I have been engaged in mortal combat with a place called "Ritz 1-hour Photo" since the days of cave painting. I did say that I hate "absolutes", but I can say, without a doubt, that "Ritz" has never, ever, ever delivered my photos in an hour. See the problem is, it takes them an hour to develop the film from the moment someone actually picks up the film cartridge and slides it into the machine. That's not to say that you're getting the film back an hour after you drop it off. But I guess "Ritz 1-hour-after-we-get-around-to-your-pictures Photo" doesn't look so good on the sign. And you see, I'm an idiot. Every time I go there, the same thing happens. Then I bitch and complain, and they give me a coupon for a "free developing", and I go right on back. And the whole thing starts over again.

These guys are clever, too, so I do give them kudos for that. See, the dry cleaners around by me offers "same day service". I went in on a Wednesday to get a suit cleaned for a Saturday wedding. Long story short, I paid for same-day service, but I didn't get the suit delivered back to me until the following Wednesday. And the counter guy told me that it was Wednesday, so technically, it was same day service. Same day of the week, anyway.

And FedEx, good GOD! One day, I needed to get a package delivered by 10 AM the next day. I went to the website, followed the instructions to the letter, and placed the package outside the door. Good to go. So you can imagine how I felt the next day when I went out to get the newspaper, and it was placed neatly next to the FedEx envelope I'd placed there the day before. Guaranteed overnight delivery.

And I swear on my honor, that when I called to complain, and asked about the guarantee, the woman on the phone told me that the "guarantee" only applied to packages that they actually PICKED UP! That answer was so ballsy, that I actually accepted it, and hung up. I know when I'm licked, believe me. Continuing that conversation would have guaranteed overnight delivery of my body to the morgue.

Now I saw an ad that said "overnight laptop repair".

You know me.

The next time I fire the laptop against the wall, I'll go to the desktop and go to that website, just to subtract a few more years off of my life.

I'll keep you posted.


  1. Hey, before you decide to throw said laptop against the wall, just give me a call and I'll talk you down. Then kindly ship said laptop to me, since I want one so very badly and you were just going to smash yours to smithereens. LOL

  2. I hear ya. I can't tolerate companies that don't do as they say/promise. (I don't do well with people like that either!)

    After you use your next free photo stuff, perhaps look around for a more honorable company. And that Wed to wed thing sounds comical!

    I'm glad you're one of the ones that speak up and complain. I do the same. But no matter how much "free stuff" I seem to get, it always costs me...internally.

    Keep your eye on the prize...your health!

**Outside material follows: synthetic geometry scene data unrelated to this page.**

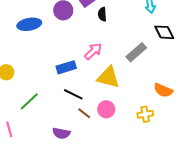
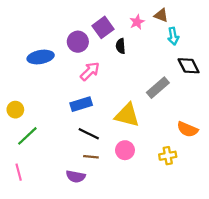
pink arrow: (93, 51) -> (90, 71), moved
green line: (29, 101) -> (27, 136), moved
brown line: (84, 113) -> (91, 157), moved, turned -32

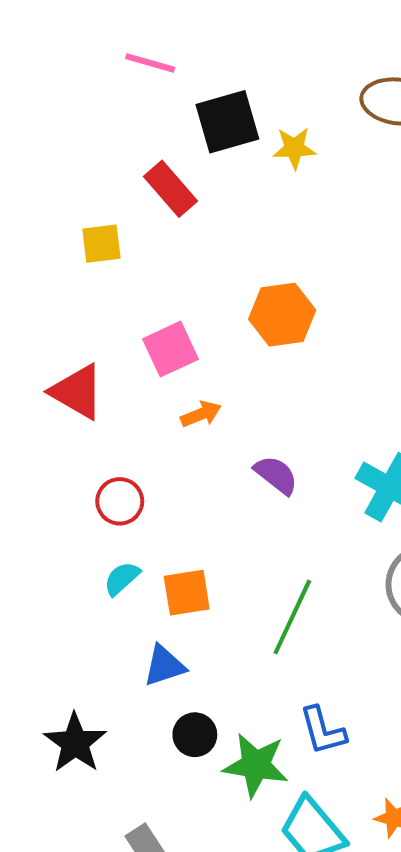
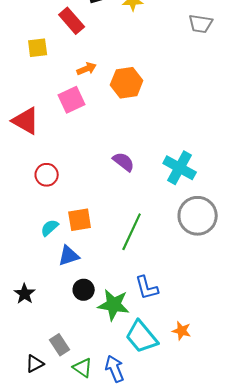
orange arrow: (201, 414) -> (87, 69), moved
cyan semicircle: (122, 578) -> (50, 228), moved
black star: (75, 743) -> (25, 294), size x0.7

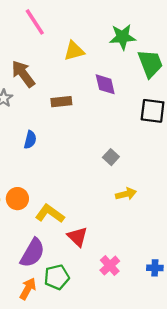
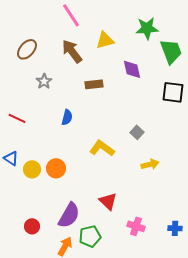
brown arrow: (23, 74) -> (72, 51), moved
yellow L-shape: (50, 214) -> (102, 148), moved
pink cross: (110, 266) -> (136, 226), turned -30

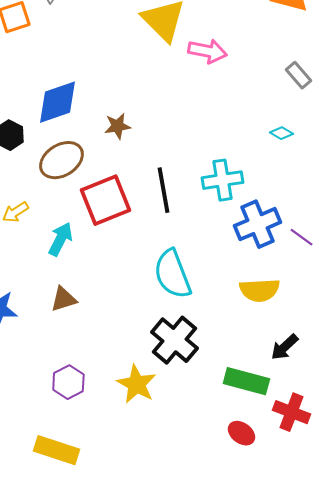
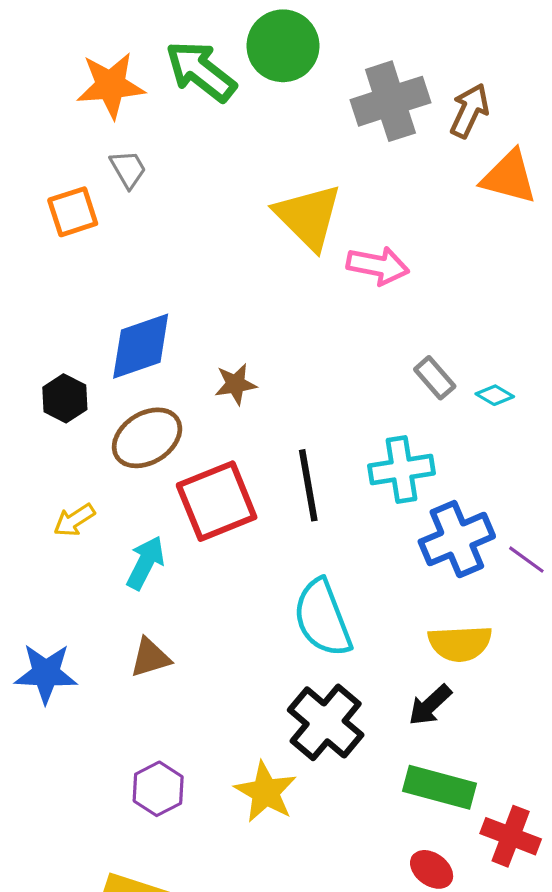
gray rectangle: (298, 75) -> (435, 378), moved
black arrow: (284, 347) -> (430, 705), moved

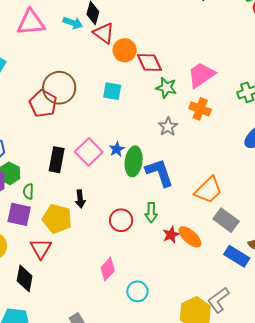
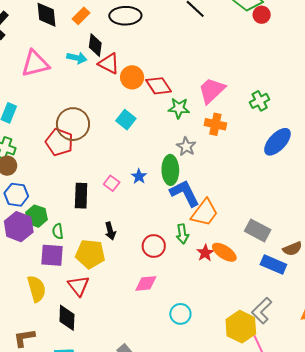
cyan square: (112, 91) -> (126, 120), turned 36
pink square: (89, 152) -> (112, 183), size x0.6
green ellipse: (134, 161) -> (170, 170), moved
orange trapezoid: (208, 190) -> (205, 213), moved
pink diamond: (108, 269) -> (146, 283), moved, turned 50

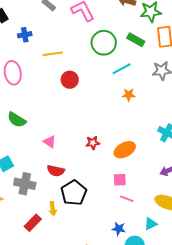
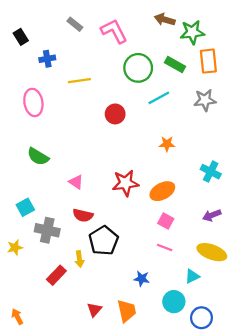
red circle: (70, 80) -> (115, 114), moved
orange star: (129, 95) -> (167, 144), moved
red star: (93, 143) -> (125, 183), size x1.6
pink square: (120, 180) -> (166, 221), moved, turned 32
blue star: (119, 229) -> (142, 279), moved

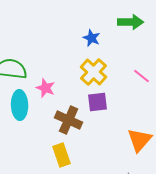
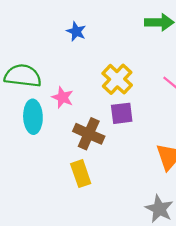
blue star: (92, 38) -> (76, 31), moved

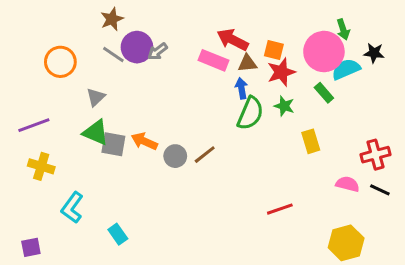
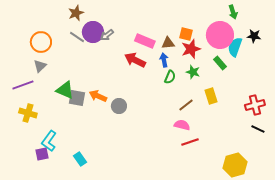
green arrow: (343, 29) -> (233, 12), moved
red arrow: (233, 40) -> (135, 60), moved
cyan semicircle: (346, 69) -> (235, 47), turned -48
gray triangle: (96, 97) -> (40, 66), moved
green semicircle: (250, 113) -> (170, 77), size x0.6
brown line: (205, 155) -> (186, 105), moved
pink semicircle: (348, 184) -> (182, 125), moved
purple square: (31, 247) -> (42, 154), moved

  3. Years ago I read an article in a Photo mag that was reviewing one hour photo services somewhere. One of the shops they tested was a little hole in the wall place called, "1 hour photo." When they asked to have a roll of film developed in an hour, they were told, "we don't provide that service." When the stunned reporter gestured at the sign he was told, "that's just the name of the store."